Starbucks reported first-quarter sales that slightly exceeded expectations, with same-store sales (SSS) outperforming by 83 basis points. This performance was attributed to ongoing changes within the North American operations, signaling a positive trend. The company’s strong market position is reflected in its $36.2 billion in revenue and impressive dividend track record, having raised dividends for 15 consecutive years, currently yielding 2.43%. Additionally, the company noted improvements in the Chinese market, which has been a focus area for growth.
Despite these positive indicators, the company’s Chief Financial Officer (CFO) provided a margin outlook for 2025 that fell short of analyst expectations. Furthermore, potential savings from supply chain efficiencies might not meet prior estimates, and the company is bracing for the impact of green coffee inflation on its channel development segment.
RBC analysts adjusted their estimates in light of the new information but reiterated their Outperform rating, indicating a confidence in Starbucks’ revenue drivers. The setup for the company’s stock appears attractive, especially considering the lowered earnings per share (EPS) expectations, which may provide room for upside surprises. The stock has shown strong momentum with a 35% price increase over the past six months, though it trades at a relatively high P/E ratio of 30.12. The firm’s commentary suggests that, although there are challenges ahead, the strategic initiatives Starbucks is implementing could lead to sustained growth and profitability. InvestingPro subscribers can access the full research report, including detailed financial health scores and expert analysis of Starbucks’ growth trajectory.
In other recent news, Starbucks has been the focus of several significant developments. UBS analyst Dennis Geiger lifted the price target for Starbucks to $105, maintaining a neutral stance. The adjustment followed Starbucks’ first-quarter earnings, which displayed robust same-store sales and a slight increase in margins and earnings. Stifel analysts also displayed optimism, raising the stock price target to $114, despite anticipating a 6.0% decline in U.S. comparable sales for the fiscal first quarter. Deutsche Bank (ETR:DBKGn) reiterated its Buy rating for Starbucks shares, indicating a slight decline in customer concerns over pricing.

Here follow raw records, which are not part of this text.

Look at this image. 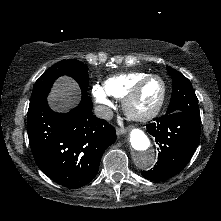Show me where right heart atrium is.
Instances as JSON below:
<instances>
[{
	"label": "right heart atrium",
	"instance_id": "right-heart-atrium-1",
	"mask_svg": "<svg viewBox=\"0 0 221 221\" xmlns=\"http://www.w3.org/2000/svg\"><path fill=\"white\" fill-rule=\"evenodd\" d=\"M92 95L95 101L101 106L104 115L108 113V108L111 106V101L107 92L100 85H94L92 87Z\"/></svg>",
	"mask_w": 221,
	"mask_h": 221
}]
</instances>
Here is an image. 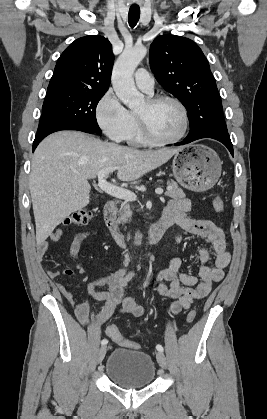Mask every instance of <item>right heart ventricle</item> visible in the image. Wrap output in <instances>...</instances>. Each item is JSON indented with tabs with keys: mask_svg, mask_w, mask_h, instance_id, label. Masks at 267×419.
<instances>
[{
	"mask_svg": "<svg viewBox=\"0 0 267 419\" xmlns=\"http://www.w3.org/2000/svg\"><path fill=\"white\" fill-rule=\"evenodd\" d=\"M131 117H132V128H131L126 140L131 145L147 144L148 142L143 137V135L141 134V131L139 129V125H138V122H137V119H136V115L134 113H131Z\"/></svg>",
	"mask_w": 267,
	"mask_h": 419,
	"instance_id": "e07e8e85",
	"label": "right heart ventricle"
}]
</instances>
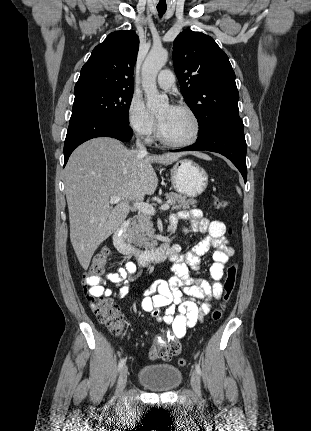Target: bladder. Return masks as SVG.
Segmentation results:
<instances>
[{"label":"bladder","instance_id":"31cf9c89","mask_svg":"<svg viewBox=\"0 0 311 431\" xmlns=\"http://www.w3.org/2000/svg\"><path fill=\"white\" fill-rule=\"evenodd\" d=\"M140 384L156 392L175 390L182 381V373L172 364H149L140 368L137 374Z\"/></svg>","mask_w":311,"mask_h":431}]
</instances>
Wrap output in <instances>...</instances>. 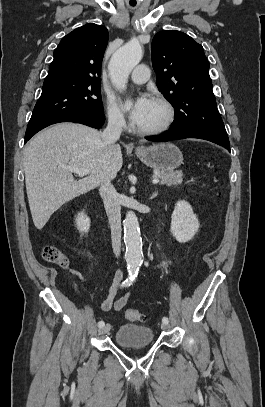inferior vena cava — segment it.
Returning <instances> with one entry per match:
<instances>
[{"label": "inferior vena cava", "instance_id": "1", "mask_svg": "<svg viewBox=\"0 0 265 407\" xmlns=\"http://www.w3.org/2000/svg\"><path fill=\"white\" fill-rule=\"evenodd\" d=\"M124 123V119L120 114L112 113L108 115V125L101 134L107 145L114 144L120 138ZM99 193L103 199L110 223L113 252L118 257L121 248V212L118 193L109 177L101 180Z\"/></svg>", "mask_w": 265, "mask_h": 407}]
</instances>
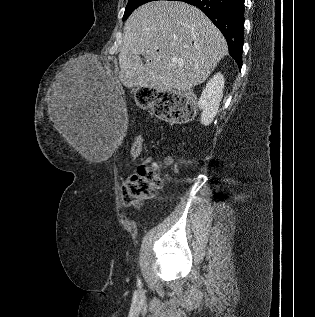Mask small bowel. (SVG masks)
Returning <instances> with one entry per match:
<instances>
[{
	"label": "small bowel",
	"mask_w": 315,
	"mask_h": 317,
	"mask_svg": "<svg viewBox=\"0 0 315 317\" xmlns=\"http://www.w3.org/2000/svg\"><path fill=\"white\" fill-rule=\"evenodd\" d=\"M154 158L152 156L148 157L142 164L140 165H146L149 164L151 162H153Z\"/></svg>",
	"instance_id": "small-bowel-1"
}]
</instances>
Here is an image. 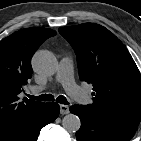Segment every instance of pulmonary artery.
Wrapping results in <instances>:
<instances>
[{
  "instance_id": "pulmonary-artery-1",
  "label": "pulmonary artery",
  "mask_w": 141,
  "mask_h": 141,
  "mask_svg": "<svg viewBox=\"0 0 141 141\" xmlns=\"http://www.w3.org/2000/svg\"><path fill=\"white\" fill-rule=\"evenodd\" d=\"M57 82L61 83L66 90V92L75 100L82 104H86L89 102L88 94L83 91L74 81L73 78V64L72 60L69 57H63L57 69L56 74ZM44 87L35 86L32 88L34 93H37L43 90Z\"/></svg>"
}]
</instances>
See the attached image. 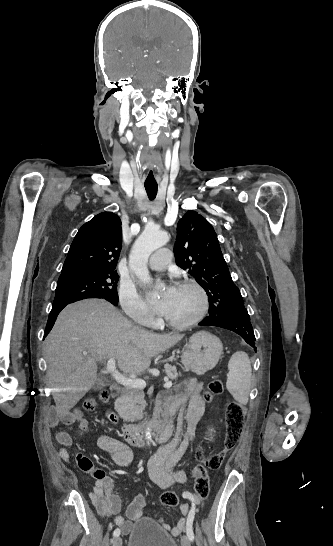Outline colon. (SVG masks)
<instances>
[{
    "label": "colon",
    "instance_id": "1",
    "mask_svg": "<svg viewBox=\"0 0 333 546\" xmlns=\"http://www.w3.org/2000/svg\"><path fill=\"white\" fill-rule=\"evenodd\" d=\"M223 392V384L219 380H213L209 383L208 389L204 392L202 398L206 402H210L215 396ZM99 399L102 402H107L110 399V394L107 390H102L99 393ZM97 401L95 398H88L84 401L83 407L87 411H92L96 408ZM245 410L238 402H231L225 412L226 433L223 447L211 454L205 455L201 446L197 449V458L200 464L192 470L194 477V496L197 502H203L209 494V470H218L227 454L237 445L244 425ZM161 503L165 507H175L178 504V496L172 491L165 492L161 495Z\"/></svg>",
    "mask_w": 333,
    "mask_h": 546
}]
</instances>
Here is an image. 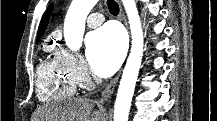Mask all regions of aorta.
Listing matches in <instances>:
<instances>
[{"mask_svg":"<svg viewBox=\"0 0 217 121\" xmlns=\"http://www.w3.org/2000/svg\"><path fill=\"white\" fill-rule=\"evenodd\" d=\"M98 0H73L64 21L66 45L76 51L83 41L85 21ZM131 30L132 46L114 106V121H128L129 110L143 57L144 37L135 0H122Z\"/></svg>","mask_w":217,"mask_h":121,"instance_id":"1","label":"aorta"}]
</instances>
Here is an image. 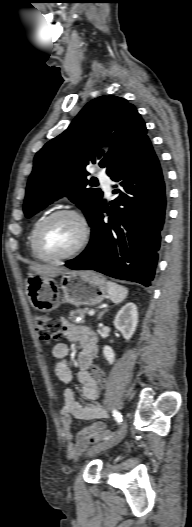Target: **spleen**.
Masks as SVG:
<instances>
[{"instance_id":"1","label":"spleen","mask_w":192,"mask_h":527,"mask_svg":"<svg viewBox=\"0 0 192 527\" xmlns=\"http://www.w3.org/2000/svg\"><path fill=\"white\" fill-rule=\"evenodd\" d=\"M107 292L113 303H121L128 295V289L112 281L106 282Z\"/></svg>"}]
</instances>
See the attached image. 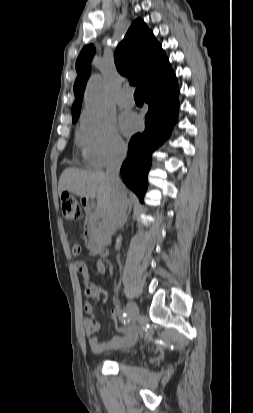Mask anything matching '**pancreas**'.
Masks as SVG:
<instances>
[{
  "instance_id": "obj_1",
  "label": "pancreas",
  "mask_w": 253,
  "mask_h": 413,
  "mask_svg": "<svg viewBox=\"0 0 253 413\" xmlns=\"http://www.w3.org/2000/svg\"><path fill=\"white\" fill-rule=\"evenodd\" d=\"M91 217L94 218L95 220H97L96 214H92Z\"/></svg>"
}]
</instances>
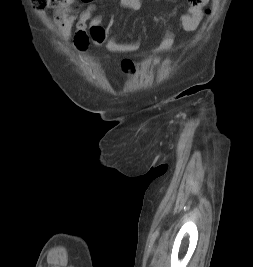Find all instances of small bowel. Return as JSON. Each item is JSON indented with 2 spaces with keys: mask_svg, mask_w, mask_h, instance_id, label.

Starbucks’ "Back to Starbucks" initiatives are gaining traction, with management predicting positive U.S. and global comparable sales in the second quarter. However, earnings per share are expected to face significant pressure in the second quarter due to investments and restructuring charges. Meanwhile, Alshaya Group, a Kuwait-based conglomerate, paused discussions regarding the sale of a stake in its Starbucks Corp . franchise.
Starbucks has also been the subject of discussion due to potential tariffs on Colombian exports, with TD Cowen and Stifel analysts suggesting varying impacts on Starbucks’ financials. These recent developments provide investors with insights into Starbucks’ operational and financial landscape.